(Try it) Your answer must match the records word for word and contain no pictures.

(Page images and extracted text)
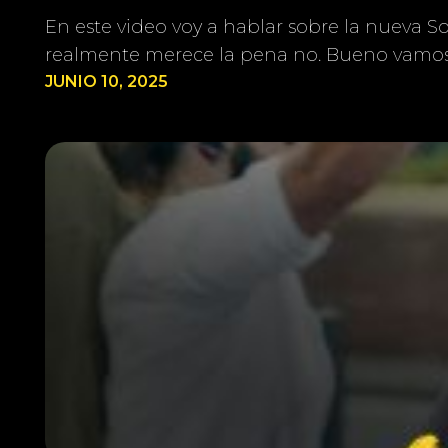
En este video voy a hablar sobre la nueva 
realmente merece la pena no. Bueno vamos
JUNIO 10, 2025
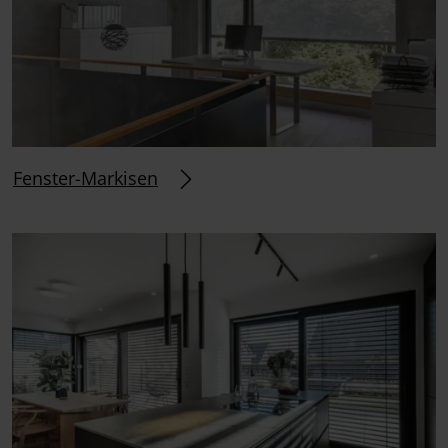
Fenster-Markisen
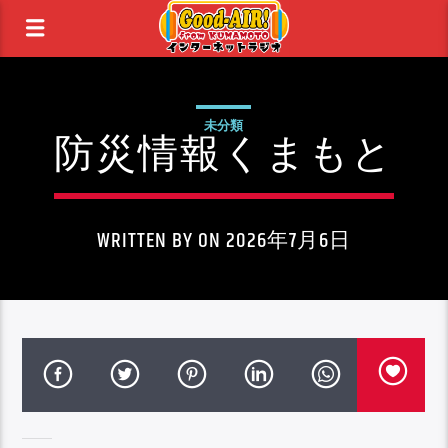
未分類
防災情報くまもと
WRITTEN BY ON 2026年7月6日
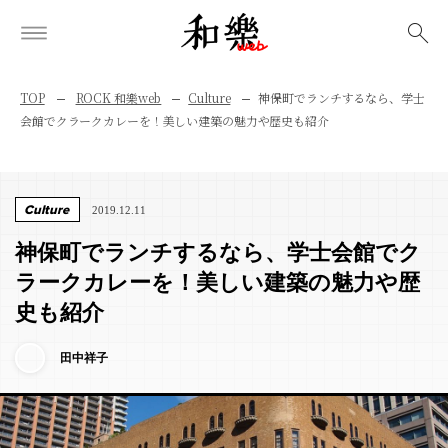
検索
TOP
ROCK 和樂web
Culture
神保町でランチするなら、学士
会館でクラークカレーを！美しい建築の魅力や歴史も紹介
Culture
2019.12.11
神保町でランチするなら、学士会館でク
ラークカレーを！美しい建築の魅力や歴
史も紹介
田中祥子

(Expected output)
En este video voy a hablar sobre la nueva 
realmente merece la pena no. Bueno vamos
JUNIO 10, 2025
Fenster-Markisen
未分類
防災情報くまもと
WRITTEN BY ON 2026年7月6日
検索
TOP
ROCK 和樂web
Culture
神保町でランチするなら、学士
会館でクラークカレーを！美しい建築の魅力や歴史も紹介
Culture
2019.12.11
神保町でランチするなら、学士会館でク
ラークカレーを！美しい建築の魅力や歴
史も紹介
田中祥子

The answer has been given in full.